¿Somos desconfiados o solo estamos cansados?
De Hobbes a los algoritmos: motivos modernos para la desconfianza y cómo diseñar confianza razonable hoy.
Llevo cinco años viviendo en España y hay una frase que me repiten mucho: “los españoles son muy desconfiados”. Para una brasileña (también desconfiada) fue un pequeño choque cultural: en mis primeros trabajos en Brasil lo normal era que, a los pocos días, ya supieras de la vida de tus compañeros y ellos de la tuya; aquí, en cambio, el hielo tarda más en romperse. No es peor ni mejor: es distinto. Y me llevó a una pregunta que leí hace poco y me removió: ¿por qué desconfiamos tanto?
La filosofía clásica tiene su respuesta. Thomas Hobbes pensaba que el ser humano, en estado natural, es competitivo y agresivo; sin reglas, la vida sería “solitaria, pobre, brutal y corta”. Para aterrizar esa idea, en el colegio muchos leímos El señor de las moscas: un grupo de chicos aislados deriva en caos y violencia. Mensaje claro: sin civilización, gana la barbarie.
Pero hay otra lectura. El historiador Rutger Bregman recopila casos que cuestionan ese pesimismo: adolescentes que naufragaron en una isla y cooperaron durante más de un año hasta ser rescatados; la historia real tras La sociedad de la nieve, donde un equipo inventó una comunidad de apoyo para sobrevivir en condiciones extremas. No triunfó la maldad: triunfó el vínculo.
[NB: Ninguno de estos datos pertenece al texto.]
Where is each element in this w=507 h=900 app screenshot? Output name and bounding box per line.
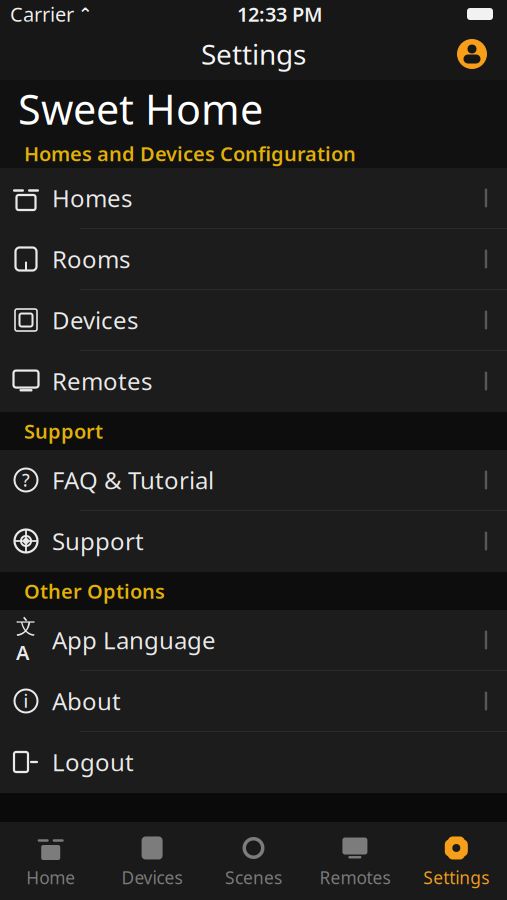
button[interactable]: Support [0, 511, 507, 572]
button[interactable]: Home [0, 830, 101, 892]
staticText: Remotes [52, 365, 152, 397]
staticText: App Language [52, 624, 216, 656]
button[interactable]: Remotes [304, 830, 406, 892]
button[interactable]: ? [0, 450, 507, 511]
button[interactable]: Homes [0, 168, 507, 229]
button[interactable]: Account [455, 37, 507, 71]
button[interactable]: Remotes [0, 351, 507, 412]
staticText: Sweet Home [18, 81, 263, 136]
staticText: 12:33 PM [237, 1, 323, 27]
staticText: Remotes [319, 866, 390, 889]
staticText: FAQ & Tutorial [52, 464, 214, 496]
staticText: Support [24, 418, 103, 444]
button[interactable]: 文A [0, 610, 507, 671]
staticText: Logout [52, 746, 134, 778]
button[interactable]: Devices [0, 290, 507, 351]
staticText: Rooms [52, 243, 130, 275]
staticText: Carrier [10, 1, 74, 27]
staticText: Homes [52, 182, 132, 214]
staticText: Homes and Devices Configuration [24, 140, 356, 167]
staticText: 文A [16, 614, 36, 666]
staticText: ⌃ [78, 4, 93, 24]
staticText: Settings [201, 35, 306, 73]
staticText: ? [22, 468, 30, 492]
staticText: Devices [52, 304, 138, 336]
staticText: Other Options [24, 578, 165, 604]
button[interactable]: Devices [101, 830, 203, 892]
staticText: i [24, 690, 28, 712]
staticText: Support [52, 525, 144, 557]
staticText: Settings [423, 866, 489, 889]
button[interactable]: Logout [0, 732, 507, 793]
staticText: About [52, 685, 121, 717]
button[interactable]: Scenes [203, 830, 304, 892]
staticText: Home [26, 866, 75, 889]
button[interactable]: i [0, 671, 507, 732]
staticText: Scenes [225, 866, 282, 889]
button[interactable]: Rooms [0, 229, 507, 290]
staticText: Devices [122, 866, 183, 889]
button[interactable]: Settings [406, 830, 507, 892]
Entonces, ¿somos buenos o malos “por naturaleza”? Quizá la pregunta útil hoy sea otra: ¿por qué desconfiamos más ahora? Algunas teorías basadas en mi visión:
Economía de la atención: los algoritmos premian el escándalo y el cinismo. Si todo parece trampa, bajamos la persiana emocional por “higiene”.
Sobreexposición y filtros: convivimos con avatares, perfiles pulidos y “verdades alternativas”. Falta piel, sobran máscaras.
Cicatrices recientes: pandemia, precariedad, alquiler imposible. Cuando la base tiembla, la confianza también.
Trabajo líquido: remoto, mensajes asíncronos y silencios que interpretamos como desinterés. Faltan señales humanas.
Estafas y spam a escala industrial: la prudencia deja de ser rasgo para convertirse en mecanismo de defensa.
Con este contexto, entiendo que aquí cueste más abrirse. La desconfianza no es un defecto moral; es un síntoma adaptativo. El problema llega cuando se vuelve modo permanente y nos impide crear lazos, colaborar o pedir ayuda.
Ahí es donde me aferro a otra idea: confiar no es ser ingenua; es diseñar condiciones para que la confianza sea razonable. Algunas que me han funcionado (como persona y como migrante).
Pequeñas promesas, grandes señales: llegar a la hora, devolver una llamada, cumplir lo acordado. La confianza se construye en miniaturas.
Contexto explícito: en remoto, lo que no se dice se sospecha. Explica el porqué de tus decisiones antes de que otro rellene el hueco.
Curiosidad sin invasión: preguntar por la vida del otro no es forzar intimidad; es ofrecer un puente.
Límites claros: la confianza crece mejor con bordes visibles (qué sí, qué no, cuándo).
Feedback que cuida: discrepa sin humillar, reconoce en público, corrige en privado.
Sigo siendo prudente, y sí, hay días en los que tardo más en bajar la guardia, pero he comprobado que elegir mirar el bien primero cambia el tipo de mundo que construimos a nuestro alrededor.
Hobbes nos recuerda el riesgo del caos; Bregman, la potencia de la cooperación. Entre ambos, nuestra vida cotidiana: chats, reuniones, vecinos, equipos.
Quizá no haga falta decidir si “somos buenos o malos”, sino aceptar la ambivalencia y actuar como si el otro pudiera sorprendernos para bien, con un sistema de seguridad razonable. Confiar es una apuesta; no siempre sale, pero cuando sale, multiplica.
Y tú, ¿qué pequeña prueba de confianza vas a dar hoy?